Assigned task: Apart from the images, the records below need to be copied exactly.

Listed entries:
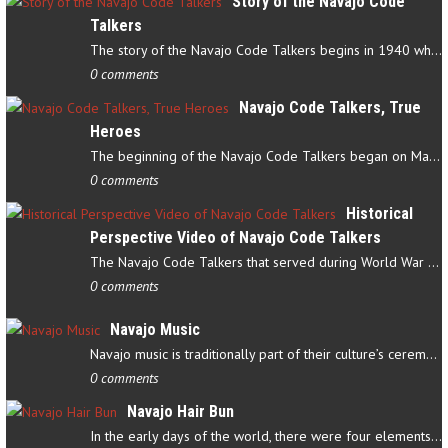
Story of the Navajo Code
Talkers
The story of the Navajo Code Talkers begins in 1940 when a small…
0 comments
Navajo Code Talkers, True
Heroes
The beginning of the Navajo Code Talkers began on May 4, 1942…
0 comments
Historical
Perspective Video of Navajo Code Talkers
The Navajo Code Talkers that served during World War II contributed…
0 comments
Navajo Music
Navajo music is traditionally part of their culture’s ceremonial…
0 comments
Navajo Hair Bun
In the early days of the world, there were four elements that…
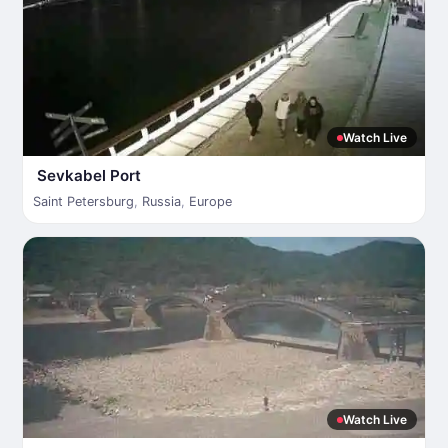
Watch Live
Sevkabel Port
Saint Petersburg
,
Russia
,
Europe
Watch Live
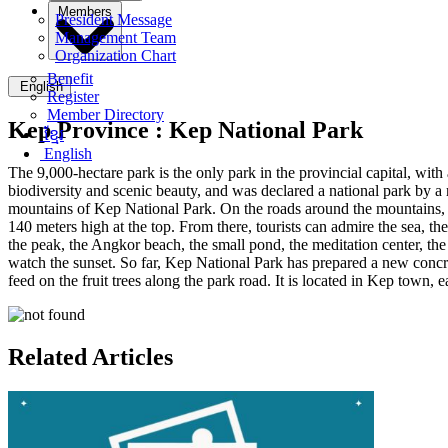
Members
President Message
Management Team
Organization Chart
Benefit
English
Register
Member Directory
Kep Province :
Kep National Park
ខ្មែរ
English
The 9,000-hectare park is the only park in the provincial capital, with 
biodiversity and scenic beauty, and was declared a national park by 
mountains of Kep National Park. On the roads around the mountains, we
140 meters high at the top. From there, tourists can admire the sea, t
the peak, the Angkor beach, the small pond, the meditation center, the
watch the sunset. So far, Kep National Park has prepared a new concr
feed on the fruit trees along the park road. It is located in Kep town, eas
Related Articles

Answer:
Story of the Navajo Code
Talkers
The story of the Navajo Code Talkers begins in 1940 when a small…
0 comments
Navajo Code Talkers, True
Heroes
The beginning of the Navajo Code Talkers began on May 4, 1942…
0 comments
Historical
Perspective Video of Navajo Code Talkers
The Navajo Code Talkers that served during World War II contributed…
0 comments
Navajo Music
Navajo music is traditionally part of their culture’s ceremonial…
0 comments
Navajo Hair Bun
In the early days of the world, there were four elements that…
Watch Live
Sevkabel Port
Saint Petersburg
,
Russia
,
Europe
Watch Live
Members
President Message
Management Team
Organization Chart
Benefit
English
Register
Member Directory
Kep Province :
Kep National Park
ខ្មែរ
English
The 9,000-hectare park is the only park in the provincial capital, with 
biodiversity and scenic beauty, and was declared a national park by 
mountains of Kep National Park. On the roads around the mountains, we
140 meters high at the top. From there, tourists can admire the sea, t
the peak, the Angkor beach, the small pond, the meditation center, the
watch the sunset. So far, Kep National Park has prepared a new concr
feed on the fruit trees along the park road. It is located in Kep town, eas
Related Articles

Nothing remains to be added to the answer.